**Work to be completed**
Determine the number of lines in the data below that hold "LIFE"; give nothing but that number.

**Supplied records**
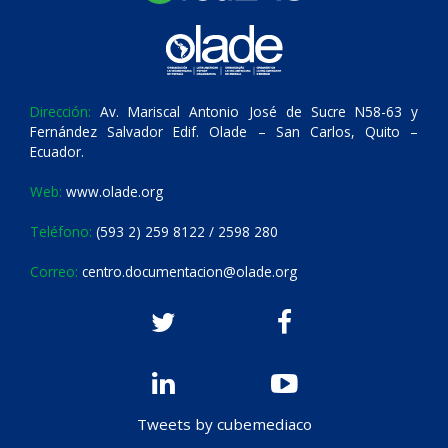
Dirección:
Av. Mariscal Antonio José de Sucre N58-63 y
Fernández Salvador Edif. Olade – San Carlos, Quito –
Ecuador.
Web:
www.olade.org
Teléfono:
(593 2) 259 8122 / 2598 280
Correo:
centro.documentacion@olade.org
Tweets by cubemediaco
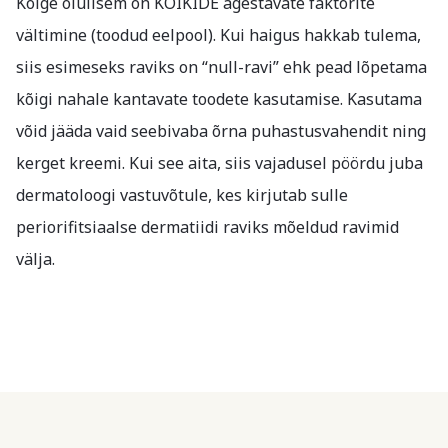
Kõige olulisem on KÕIKIDE ägestavate faktorite
vältimine (toodud eelpool). Kui haigus hakkab tulema,
siis esimeseks raviks on “null-ravi” ehk pead lõpetama
kõigi nahale kantavate toodete kasutamise. Kasutama
võid jääda vaid seebivaba õrna puhastusvahendit ning
kerget kreemi. Kui see aita, siis vajadusel pöördu juba
dermatoloogi vastuvõtule, kes kirjutab sulle
periorifitsiaalse dermatiidi raviks mõeldud ravimid
välja.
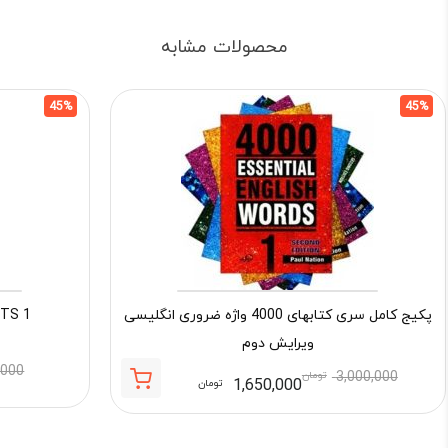
محصولات مشابه
45%
45%
پکیج کامل سری کتابهای 4000 واژه ضروری انگلیسی
LTS 1
ویرایش دوم
,000
3,000,000
تومان
1,650,000
تومان
قیمت
قیمت
فعلی:
اصلی:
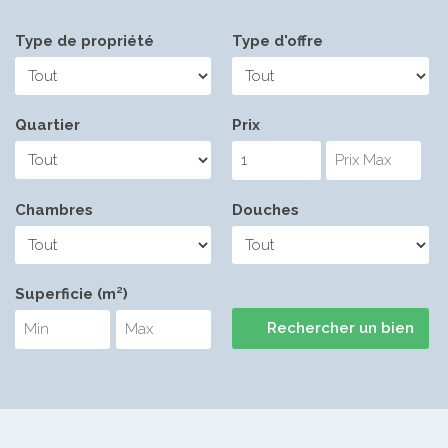
Type de propriété
Type d'offre
Quartier
Prix
Chambres
Douches
Superficie (m²)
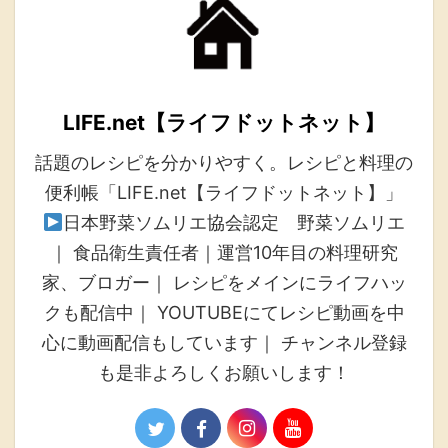
LIFE.net【ライフドットネット】
話題のレシピを分かりやすく。レシピと料理の
便利帳「LIFE.net【ライフドットネット】」
日本野菜ソムリエ協会認定 野菜ソムリエ
｜ 食品衛生責任者｜運営10年目の料理研究
家、ブロガー｜ レシピをメインにライフハッ
クも配信中｜ YOUTUBEにてレシピ動画を中
心に動画配信もしています｜ チャンネル登録
も是非よろしくお願いします！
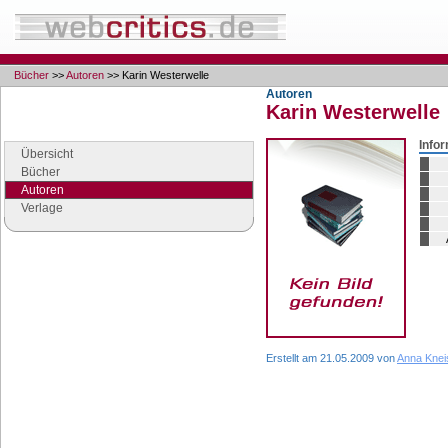
Bücher
>>
Autoren
>> Karin Westerwelle
Autoren
Karin Westerwelle
Navigation
Seiten der Rubrik "Bücher"
Info
Übersicht
Bücher
Autoren
Verlage
Google Anzeigen
Anzeigen
Erstellt am 21.05.2009 von
Anna Knei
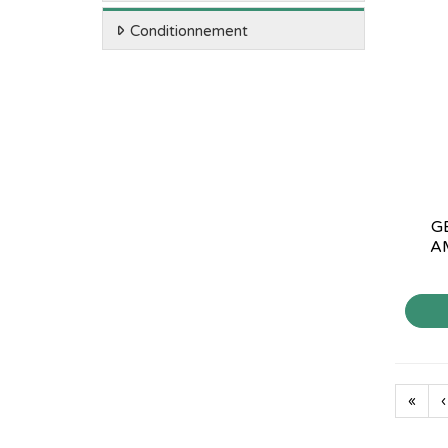
Conditionnement
G
A
«
‹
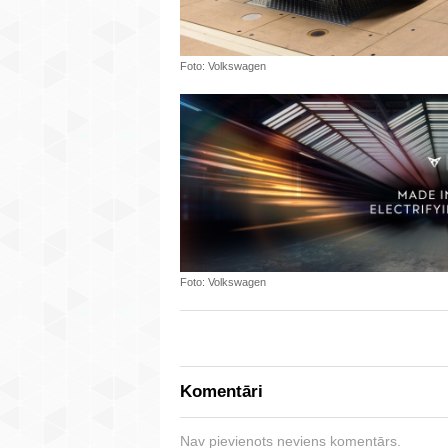
Foto: Volkswagen
Foto: Volkswagen
Komentāri
Nav pievienots neviens komentārs.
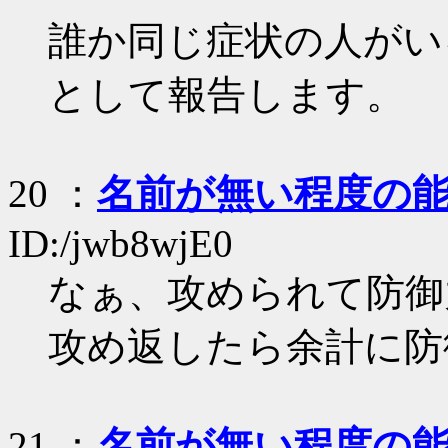
誰か同じ症状の人がい
として報告します。
20
：
名前が無い程度の
ID:/jwb8wjE0
なぁ、攻められて防御
攻め返したら余計に防
21
：
名前が無い程度の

**Result of the exercise**
2